> **EXERCISE PROMPT**
Transcription task. Write out each entry verbatim and exclude any image.

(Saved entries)
——————

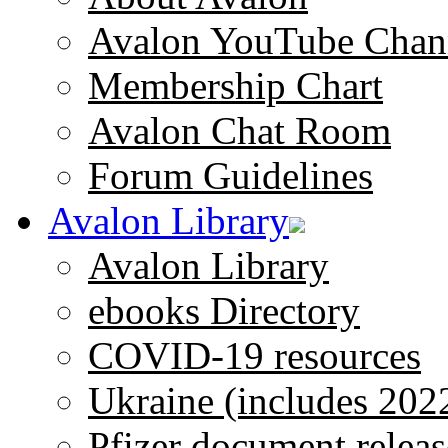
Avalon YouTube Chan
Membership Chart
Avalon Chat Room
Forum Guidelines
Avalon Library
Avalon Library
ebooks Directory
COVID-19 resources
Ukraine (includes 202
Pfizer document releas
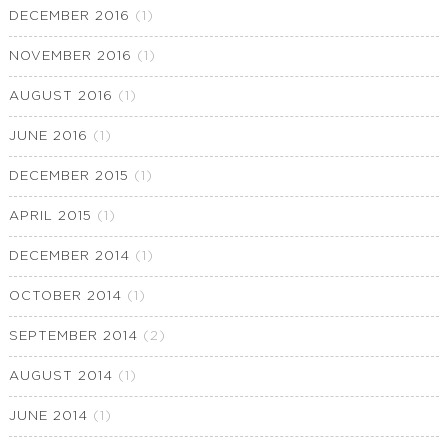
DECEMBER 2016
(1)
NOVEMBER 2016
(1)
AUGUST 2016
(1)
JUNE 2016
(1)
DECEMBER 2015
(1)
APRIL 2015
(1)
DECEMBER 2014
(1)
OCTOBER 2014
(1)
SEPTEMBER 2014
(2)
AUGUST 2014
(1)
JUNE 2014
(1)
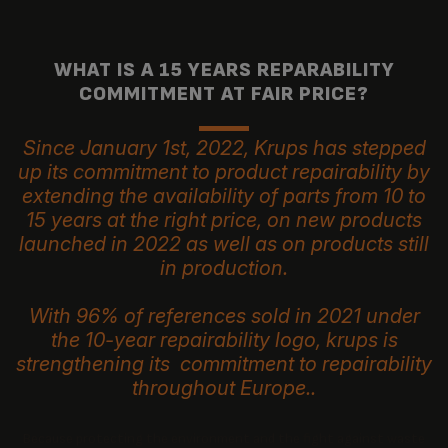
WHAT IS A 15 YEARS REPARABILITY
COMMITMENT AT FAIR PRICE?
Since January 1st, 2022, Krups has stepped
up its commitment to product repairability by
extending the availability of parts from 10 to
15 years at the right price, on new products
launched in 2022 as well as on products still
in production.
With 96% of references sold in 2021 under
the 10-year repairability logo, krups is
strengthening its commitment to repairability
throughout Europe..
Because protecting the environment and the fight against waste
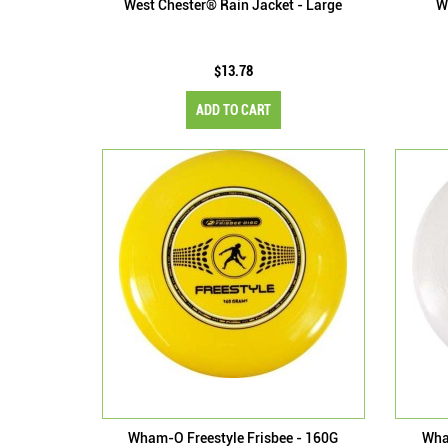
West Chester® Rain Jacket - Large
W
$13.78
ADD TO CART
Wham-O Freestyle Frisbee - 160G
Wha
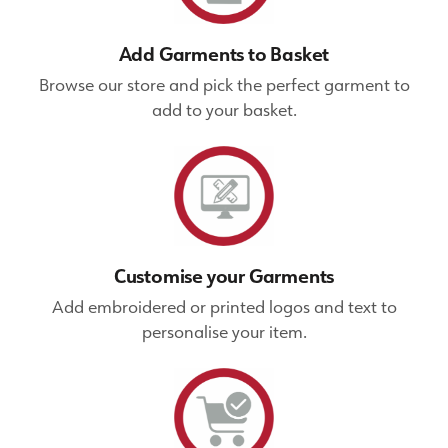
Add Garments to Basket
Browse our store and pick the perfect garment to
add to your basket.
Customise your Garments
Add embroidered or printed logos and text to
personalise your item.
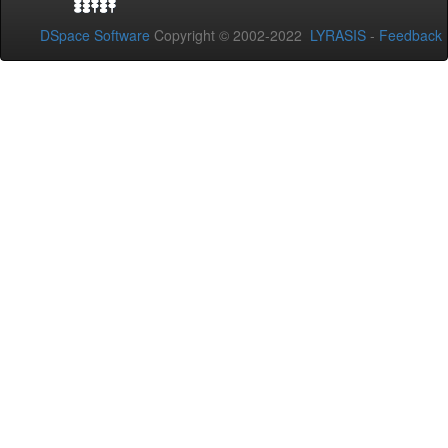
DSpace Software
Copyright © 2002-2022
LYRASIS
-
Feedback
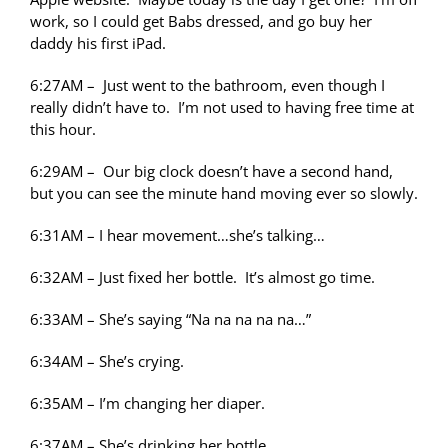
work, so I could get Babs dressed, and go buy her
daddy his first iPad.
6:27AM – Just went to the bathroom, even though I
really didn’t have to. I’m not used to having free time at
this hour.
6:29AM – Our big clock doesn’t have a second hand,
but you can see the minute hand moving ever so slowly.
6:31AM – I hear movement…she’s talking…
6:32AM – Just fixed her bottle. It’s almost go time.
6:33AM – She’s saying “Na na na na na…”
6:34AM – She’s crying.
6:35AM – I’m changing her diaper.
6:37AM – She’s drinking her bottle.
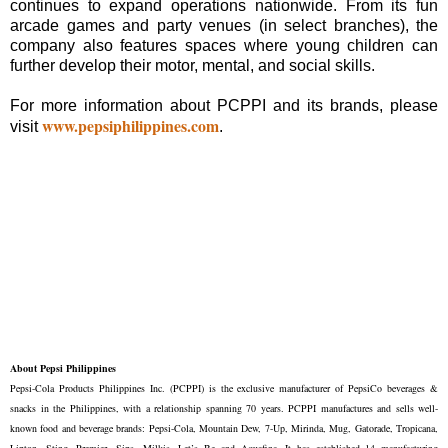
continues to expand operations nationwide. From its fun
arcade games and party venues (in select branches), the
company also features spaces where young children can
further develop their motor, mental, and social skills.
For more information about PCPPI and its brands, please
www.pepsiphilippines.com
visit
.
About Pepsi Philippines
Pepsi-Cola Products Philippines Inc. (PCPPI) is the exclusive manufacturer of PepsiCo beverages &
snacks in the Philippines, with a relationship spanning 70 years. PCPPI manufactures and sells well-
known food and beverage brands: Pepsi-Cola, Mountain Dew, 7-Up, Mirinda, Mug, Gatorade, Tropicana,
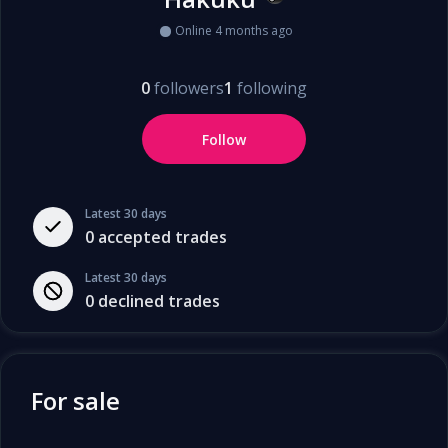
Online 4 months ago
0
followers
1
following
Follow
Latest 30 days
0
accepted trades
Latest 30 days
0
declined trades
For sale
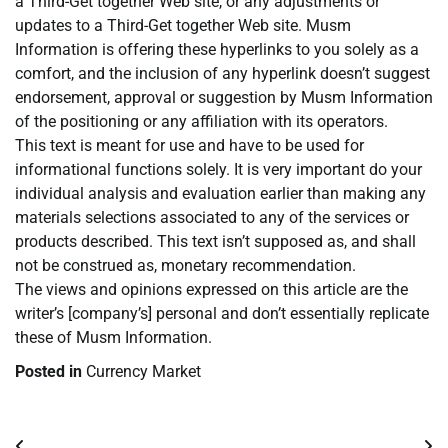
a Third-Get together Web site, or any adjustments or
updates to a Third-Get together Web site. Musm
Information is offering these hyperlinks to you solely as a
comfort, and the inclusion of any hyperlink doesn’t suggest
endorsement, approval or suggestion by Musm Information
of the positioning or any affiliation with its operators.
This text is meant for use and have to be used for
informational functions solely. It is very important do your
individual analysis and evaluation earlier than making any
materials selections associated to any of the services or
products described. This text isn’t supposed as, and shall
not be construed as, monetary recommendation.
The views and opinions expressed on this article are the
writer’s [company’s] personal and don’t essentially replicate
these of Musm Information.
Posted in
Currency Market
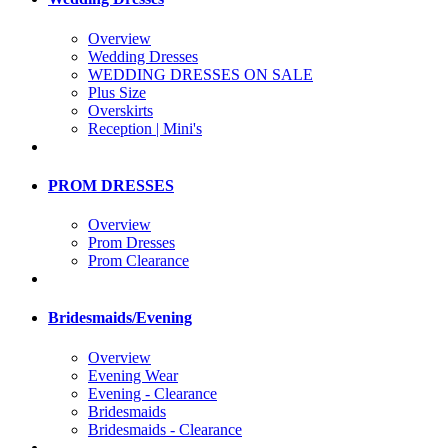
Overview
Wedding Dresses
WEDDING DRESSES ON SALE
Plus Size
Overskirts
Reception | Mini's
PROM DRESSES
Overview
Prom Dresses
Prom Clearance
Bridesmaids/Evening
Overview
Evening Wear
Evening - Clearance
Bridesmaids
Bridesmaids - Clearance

——————

> **FINAL ANSWER**
Avalon YouTube Chan
Membership Chart
Avalon Chat Room
Forum Guidelines
Avalon Library
Avalon Library
ebooks Directory
COVID-19 resources
Ukraine (includes 202
Pfizer document releas
DECEMBER 2016
(1)
NOVEMBER 2016
(1)
AUGUST 2016
(1)
JUNE 2016
(1)
DECEMBER 2015
(1)
APRIL 2015
(1)
DECEMBER 2014
(1)
OCTOBER 2014
(1)
SEPTEMBER 2014
(2)
AUGUST 2014
(1)
JUNE 2014
(1)
WHAT IS A 15 YEARS REPARABILITY
COMMITMENT AT FAIR PRICE?
Since January 1st, 2022, Krups has stepped
up its commitment to product repairability by
extending the availability of parts from 10 to
15 years at the right price, on new products
launched in 2022 as well as on products still
in production.
With 96% of references sold in 2021 under
the 10-year repairability logo, krups is
strengthening its commitment to repairability
throughout Europe..
Because protecting the environment and the fight against waste
West Chester® Rain Jacket - Large
W
$13.78
ADD TO CART
Wham-O Freestyle Frisbee - 160G
Wha
Add Garments to Basket
Browse our store and pick the perfect garment to
add to your basket.
Customise your Garments
Add embroidered or printed logos and text to
personalise your item.
DSpace Software
Copyright © 2002-2022
LYRASIS
-
Feedback
work, so I could get Babs dressed, and go buy her
daddy his first iPad.
6:27AM – Just went to the bathroom, even though I
really didn’t have to. I’m not used to having free time at
this hour.
6:29AM – Our big clock doesn’t have a second hand,
but you can see the minute hand moving ever so slowly.
6:31AM – I hear movement…she’s talking…
6:32AM – Just fixed her bottle. It’s almost go time.
6:33AM – She’s saying “Na na na na na…”
6:34AM – She’s crying.
6:35AM – I’m changing her diaper.
6:37AM – She’s drinking her bottle.
continues to expand operations nationwide. From its fun
arcade games and party venues (in select branches), the
company also features spaces where young children can
further develop their motor, mental, and social skills.
For more information about PCPPI and its brands, please
www.pepsiphilippines.com
visit
.
About Pepsi Philippines
Pepsi-Cola Products Philippines Inc. (PCPPI) is the exclusive manufacturer of PepsiCo beverages &
snacks in the Philippines, with a relationship spanning 70 years. PCPPI manufactures and sells well-
known food and beverage brands: Pepsi-Cola, Mountain Dew, 7-Up, Mirinda, Mug, Gatorade, Tropicana,
Online 4 months ago
0
followers
1
following
Follow
Latest 30 days
0
accepted trades
Latest 30 days
0
declined trades
For sale
a Third-Get together Web site, or any adjustments or
updates to a Third-Get together Web site. Musm
Information is offering these hyperlinks to you solely as a
comfort, and the inclusion of any hyperlink doesn’t suggest
endorsement, approval or suggestion by Musm Information
of the positioning or any affiliation with its operators.
This text is meant for use and have to be used for
informational functions solely. It is very important do your
individual analysis and evaluation earlier than making any
materials selections associated to any of the services or
products described. This text isn’t supposed as, and shall
not be construed as, monetary recommendation.
The views and opinions expressed on this article are the
writer’s [company’s] personal and don’t essentially replicate
these of Musm Information.
Posted in
Currency Market
Overview
Wedding Dresses
WEDDING DRESSES ON SALE
Plus Size
Overskirts
Reception | Mini's
PROM DRESSES
Overview
Prom Dresses
Prom Clearance
Bridesmaids/Evening
Overview
Evening Wear
Evening - Clearance
Bridesmaids
Bridesmaids - Clearance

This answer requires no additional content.